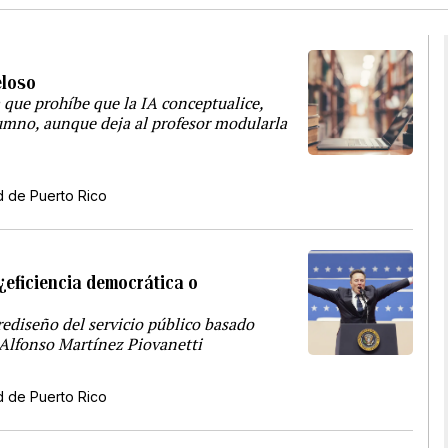
eloso
 que prohíbe que la IA conceptualice,
alumno, aunque deja al profesor modularla
d de Puerto Rico
: ¿eficiencia democrática o
rediseño del servicio público basado
a Alfonso Martínez Piovanetti
d de Puerto Rico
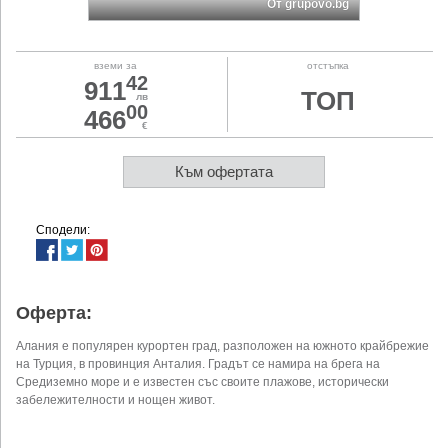
От grupovo.bg
вземи за
отстъпка
42
911
ТОП
лв
00
466
€
Към офертата
Сподели:
Оферта:
Алания е популярен курортен град, разположен на южното крайбрежие
на Турция, в провинция Анталия. Градът се намира на брега на
Средиземно море и е известен със своите плажове, исторически
забележителности и нощен живот.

★ ★ ★ ★ ★ ★ ★

Word for word, restate the whole listing and drop the images.

eloso
 que prohíbe que la IA conceptualice,
alumno, aunque deja al profesor modularla
d de Puerto Rico
: ¿eficiencia democrática o
rediseño del servicio público basado
a Alfonso Martínez Piovanetti
d de Puerto Rico
От grupovo.bg
вземи за
отстъпка
42
911
ТОП
лв
00
466
€
Към офертата
Сподели:
Оферта:
Алания е популярен курортен град, разположен на южното крайбрежие
на Турция, в провинция Анталия. Градът се намира на брега на
Средиземно море и е известен със своите плажове, исторически
забележителности и нощен живот.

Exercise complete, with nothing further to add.